A Prospective Study on Intellectual Property Protection in China
On 25th April 2011, the China Supreme Court and 27 ministries of China Central Government jointly released their 2011 Action Plan on Intellectual Property. The plan indicates that the Chinese government has made a firm decision to take action concerning intellectual property protection. My analysis of certain aspects of the plan follows.
Amendment to Copyright Law
The Action Plan indicates an intention to amend the Copyright Law of PRC. In the beginning of 2011, some industrial associations (including China Audio-Video Association, China Software Association and China Written Works Copyright Association) and law professors jointly suggested the Copyright Law of PRC should be amended. The Copyright Law of PRC was enacted in 1990. Its framework and guiding ideology was based on the practice of that time but great change has occurred in technology, business models and consumers’ habits during the past 20 years. Therefore the framework of 20 years ago can’t work well with the practice nowadays. Most of those calling for amendment agree that the cultural industries will be damaged as the audio and video industry has been. In 1990s the audio and video industry was prosperous; writers, singers and publishing houses could earn high profit from their business. However, this industry collapsed when digital technologies and the Internet appeared. If due protection measures and judicial remedies were taken, things may have been different. Therefore people appeal for appropriate reform of the Copyright Law to protect the cultural industries.
Intellectual Property Tribunals
Currently there are civil tribunals, criminal tribunals, administrative tribunals and execution divisions in each junior court with intellectual property cases being handled by civil tribunals. However, in general, IP matters require judges to be equipped with certain knowledge of science and engineering.
The Action Plan indicates that the Supreme Court should release judicial interpretation to guide junior courts in establishing intellectual property tribunals. To begin with, only certain junior courts are appointed to have such a tribunal as part of a trial. If the trial proves successful, IP tribunals may be established throughout China. This will enhance the professional level of judges and will promote the development of theory and judicial practice of intellectual property.
Legal Service in Intellectual Property
Current laws and regulations do not allow law firms to practice in patent and trademark agency unless they have agents who are qualified patent or trademark agents and the law firms obtain license specially for patent/trademark agency (which is different from the license to practise law). In practice law firms collaborate with agency firms for the business of patent filing and trademark registration.

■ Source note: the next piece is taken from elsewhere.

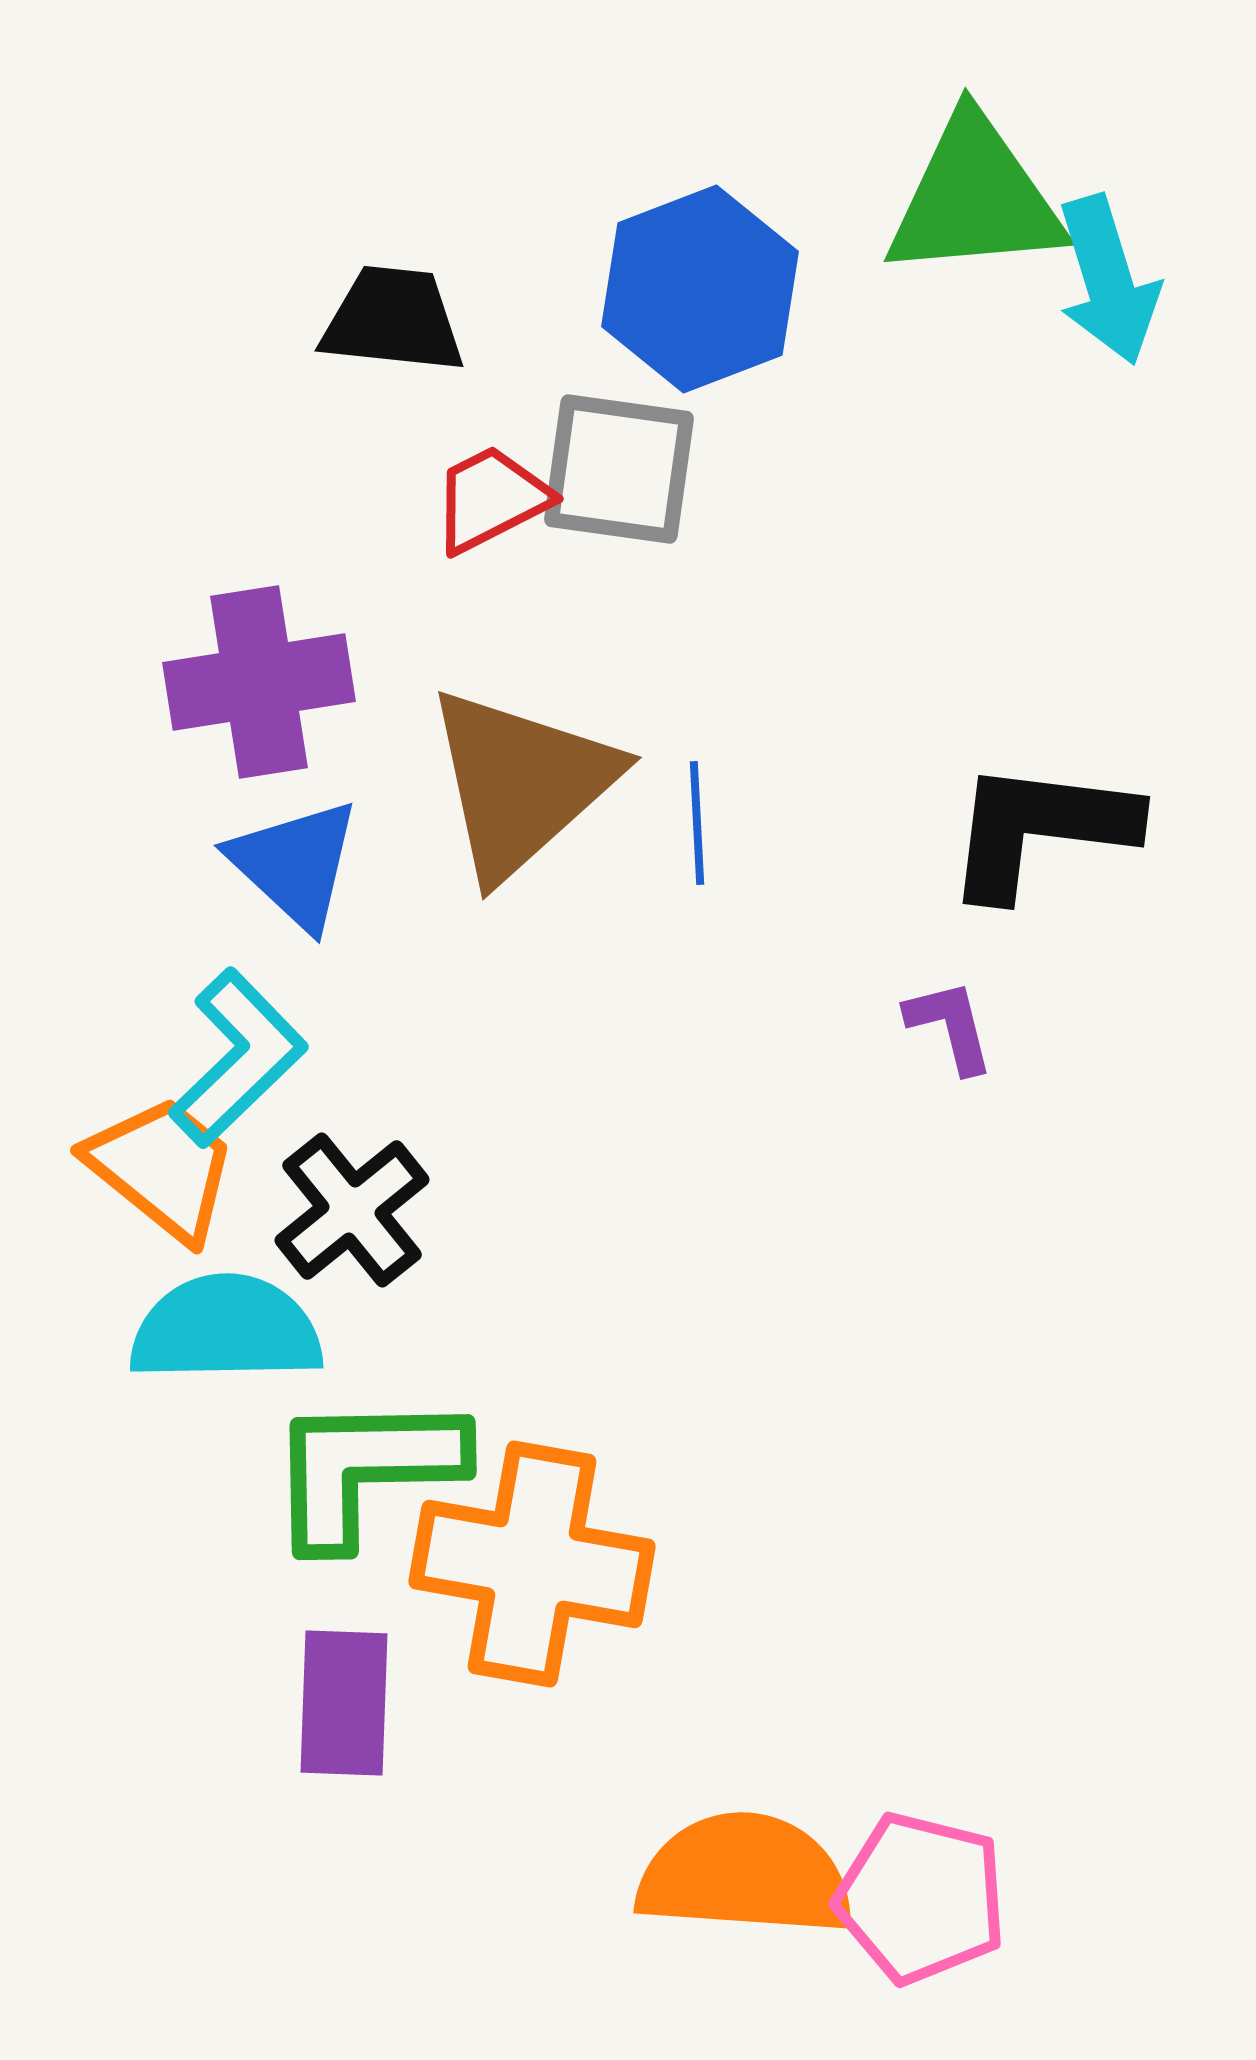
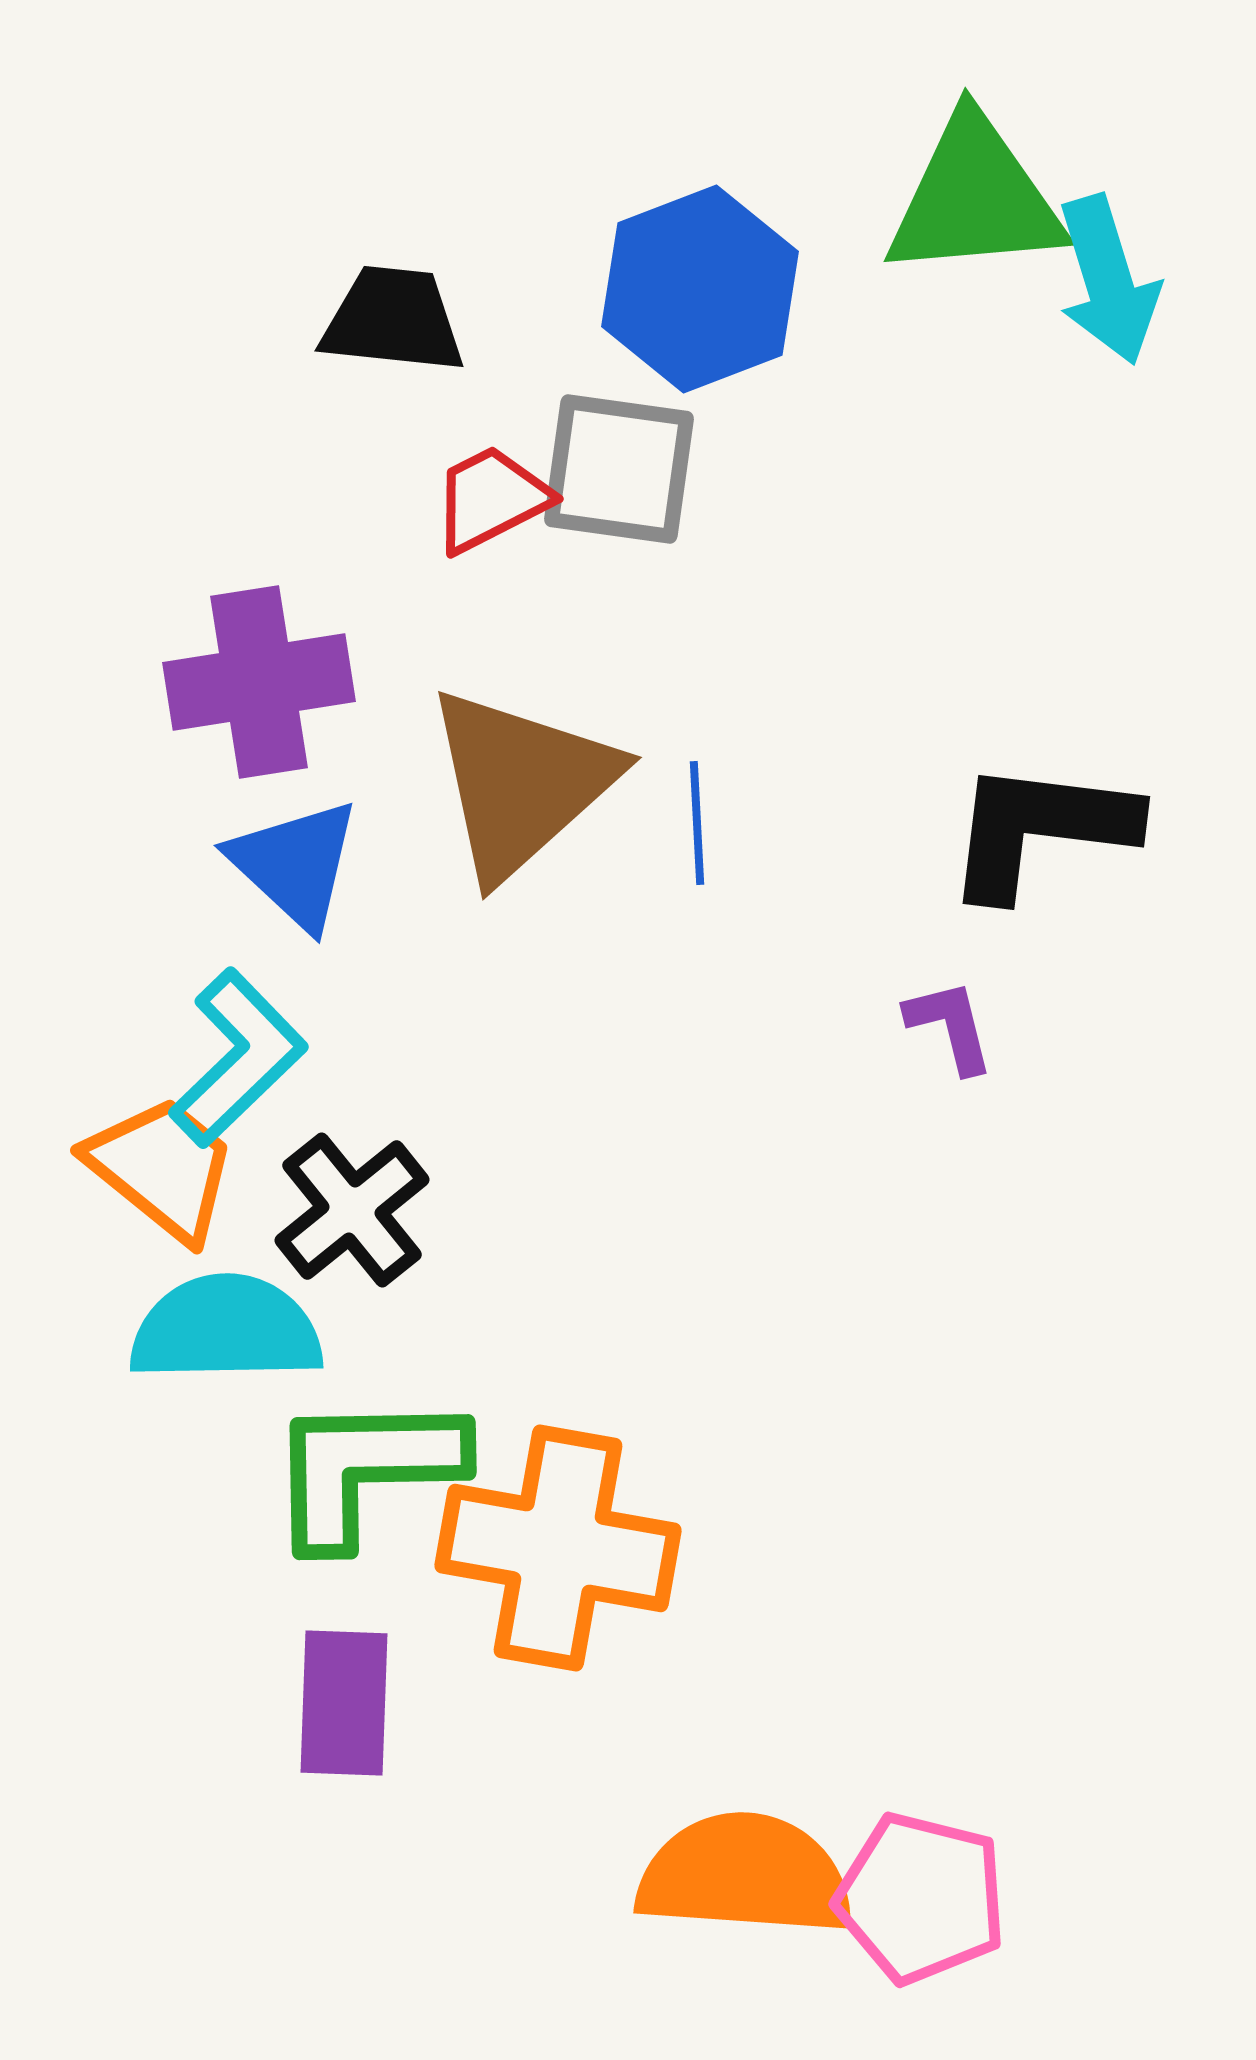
orange cross: moved 26 px right, 16 px up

The Action Plan indicates that new rules will be introduced to allow lawyers to practice patent/trademark agency business directly provided they meet certain standards. This will allow suitably qualified lawyers scope to be involved in patent or trade mark prosecution as well as legal matters surrounding the IP such as lisensing, litigation and so on. So too, it will enhance the client-lawyer privilege if lawyers are permitted to conduct patent or trademark agency business.
Trade Secret Protection
According to the Action Plan, a judicial interpretation should be adopted by the Supreme Court and the laws and regulations that govern trade secret protection should also be amended.
There is no single code to govern trade secrets. Trade secrets are governed by some articles in PRC Law on Anti-Unfair Competition, PRC Law on Labor Contract, PRC Contract Law and other laws. The relevant laws were adopted in 1990s.
Modern enterprises frequently rely on trade secrets in their product development strategy and in order to maintain their market position. Many enterprises have suffered great loss when their trade secret is disclosed by employees who have left them or by competitors through illegal measures. However, it is difficult for enterprises to obtain compensation for trade secret breaches through legal procedures like litigation or arbitration. Like current copyright law, present laws relating to trade secret protection have become outdated and inadequate for modern industry.
In addition to the plans covered in this post, the Action Plan also mentions changes planned for geographical indications, new plant varieties, IP infringement litigation in foreign countries and IP infringement investigation by foreign countries. It covers nearly all important aspects of intellectual property in legislation, judicial practice and legal service practice. It shows the intellectual property business has developed quickly in China and such development requires the updating of legislation and judicial practice. The changes in law and judicial practice envisaged in the Action Plan will profoundly impact all players in the China market.